◆ WHAT YOU ARE ASKED TO DO
Wherever the string "Match" occurs in a line of these records, report that line.

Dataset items
——————————

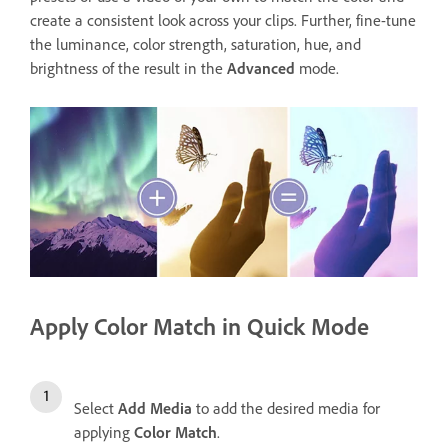
create a consistent look across your clips. Further, fine-tune
the luminance, color strength, saturation, hue, and
brightness of the result in the
Advanced
mode.
Apply Color Match in Quick Mode
Select
Add Media
to add the desired media for
applying
Color Match
.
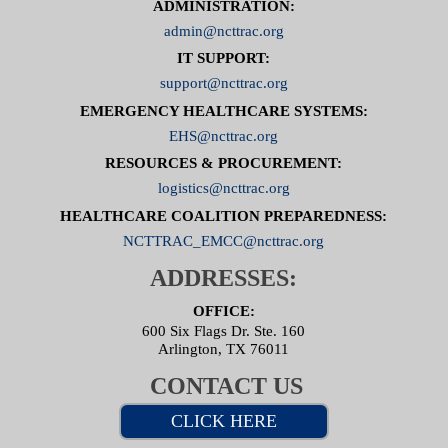
ADMINISTRATION:
admin@ncttrac.org
IT SUPPORT:
support@ncttrac.org
EMERGENCY HEALTHCARE SYSTEMS:
EHS@ncttrac.org
RESOURCES & PROCUREMENT:
logistics@ncttrac.org
HEALTHCARE COALITION PREPAREDNESS:
NCTTRAC_EMCC@ncttrac.org
ADDRESSES:
OFFICE:
600 Six Flags Dr. Ste. 160
Arlington, TX 76011
CONTACT US
CLICK HERE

——————————

◆ WRITTEN ANSWER
Apply Color Match in Quick Mode
Color Match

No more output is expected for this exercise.